En las noches más crudas del invierno salteño, cuando el termómetro marca temperaturas bajo cero, una red humana, institucional y solidaria se despliega para que nadie quede a la intemperie. Desde el 5 de mayo, el Hogar de Noche para personas en situación de calle abrió sus puertas en la ciudad de Salta como parte del Operativo Invierno, una estrategia articulada entre la Municipalidad y el Gobierno provincial.
“Este año se abrió mucho antes de lo habitual”, explicó Juan Pablo Linares, subsecretario de Inclusión Social, al destacar que en otros años este tipo de dispositivos comenzaban a funcionar “bien adentrado el invierno”.
La decisión, según Linares, responde a una realidad concreta: la demanda es constante. “Desde el primer momento tuvimos una muy buena ocupación del hogar”, afirmó, y detalló que incluso en mayo, a pesar de las temperaturas cálidas, ya se recibían entre 52 y 60 personas por noche. Con la llegada del frío extremo, la cifra alcanzó un récord de 65 personas alojadas en una sola jornada.
Un dispositivo flexible, humano y articulado
El perfil de quienes asisten al hogar es diverso. “Conocemos a mucha gente, conocemos su historia. Las personas tienen, por lo general, una historia muy potente por detrás”, comentó Linares. Algunos provienen del interior provincial, otros de distintas provincias, e incluso se han albergado personas extranjeras por razones humanitarias. También hay quienes están de paso, “que están uno, dos, tres días, una semana, consiguen trabajo y restablecen ese circuito virtuoso del trabajo y de tener su propio lugar”.
Para quienes no se acercan voluntariamente al hogar —ya sea por decisión propia, por estar trabajando durante la noche, o por otras razones—, se despliegan patrullas nocturnas. “Anoche salimos a partir de las 23 horas con 7 móviles de la municipalidad y más de 30 agentes municipales y funcionarios”, relató. Estas patrullas recorren barrios clave, como el micro y macrocentro, el Parque San Martín, la Terminal, Canal del Esteco, Plaza Alvarado y el nudo de los Hospitales.
“Hay muchos cartoneros, botelleros, trabajadores nocturnos. A todos ellos les acercamos ropa de abrigo, infusiones calientes, pan y todo lo que se puede en materia de asistencia y acompañamiento”, señaló el funcionario, y valoró también la labor conjunta con la Policía de la Provincia.
Reglas claras, contención digna
El hogar de noche tiene reglas, y según Linares, estas no buscan excluir sino ordenar: “Se le pide a las personas que estén, aunque sea durante esas horas, limpias de cualquier bebida alcohólica o del consumo de sustancias”. El objetivo es garantizar seguridad y convivencia: “Poder dormir seguro y tranquilo en la noche, sabiendo que nadie te va a hacer nada, que nadie te va a robar”.
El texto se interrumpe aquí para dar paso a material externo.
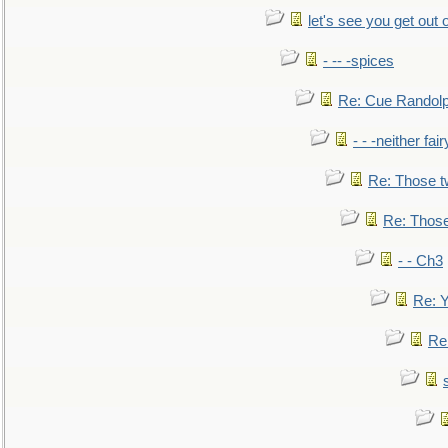
let's see you get out 
- -- -spices
Re: Cue Randolp
- - -neither fa
Re: Those t
Re: Those
- - Ch3
Re: Y
Re:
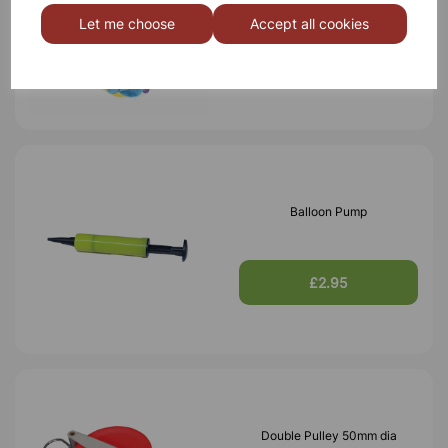
Pk100
Let me choose
Accept all cookies
£3.50
Balloon Pump
£2.95
Double Pulley 50mm dia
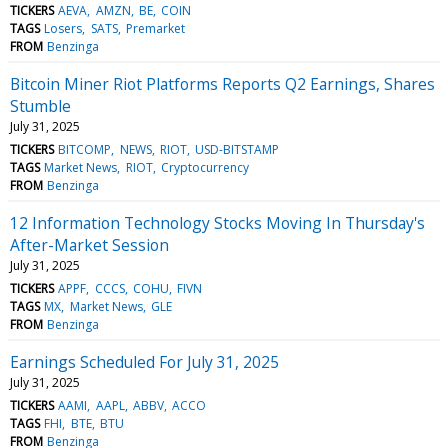
TICKERS
AEVA
AMZN
BE
COIN
TAGS
Losers
SATS
Premarket
FROM
Benzinga
Bitcoin Miner Riot Platforms Reports Q2 Earnings, Shares
Stumble
July 31, 2025
TICKERS
BITCOMP
NEWS
RIOT
USD-BITSTAMP
TAGS
Market News
RIOT
Cryptocurrency
FROM
Benzinga
12 Information Technology Stocks Moving In Thursday's
After-Market Session
July 31, 2025
TICKERS
APPF
CCCS
COHU
FIVN
TAGS
MX
Market News
GLE
FROM
Benzinga
Earnings Scheduled For July 31, 2025
July 31, 2025
TICKERS
AAMI
AAPL
ABBV
ACCO
TAGS
FHI
BTE
BTU
FROM
Benzinga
El hogar ofrece cena, desayuno, asistencia médica básica y la posibilidad de una ducha caliente. “A veces uno naturaliza ciertas cosas, pero cuando faltan, uno realmente valora. Son cuestiones que rozan la dignidad del ser humano”, destacó Linares.
La convivencia con los vecinos y la participación ciudadana
Al ser consultado por las molestias que a veces manifiestan los vecinos del hogar, Linares fue claro: “Tampoco hay que ser hipócritas o mirar para otro lado. Son personas que están, que existen, y que necesitan una ayuda. Esto lo hacemos entre todos”. Detalló que para evitar aglomeraciones se establecieron horarios de anotación desde las 19:30 y se solicita a los asistentes que no permanezcan en la vereda.
Además, resaltó que “el corazón de los salteños es muy grande”. Fundaciones y familias se suman al operativo, recorren calles, donan alimentos y ofrecen abrigo. “Más allá de la obligación del Estado municipal y provincial, también se pudo ver la solidaridad de todos los salteños”, reconoció.
¿Hace falta un segundo hogar?
Por ahora, no. Según Linares, “hicimos un relevamiento antes de abrir el hogar y los números que manejamos coinciden con la demanda real. No es caprichoso el número de camas que tenemos”. Asegura que el sistema actual permite contener a quienes voluntariamente desean acceder al espacio.
La noche salteña puede ser dura, pero para muchas personas, desde el 5 de mayo, hay una certeza: un lugar donde guarecerse, un plato caliente, una ducha y la posibilidad —mínima pero vital— de descansar en paz. “Nosotros estamos poniendo todo”, remarcó Linares, “para que las personas en situación de calle, o que trabajan hasta tarde, se sientan acompañadas”.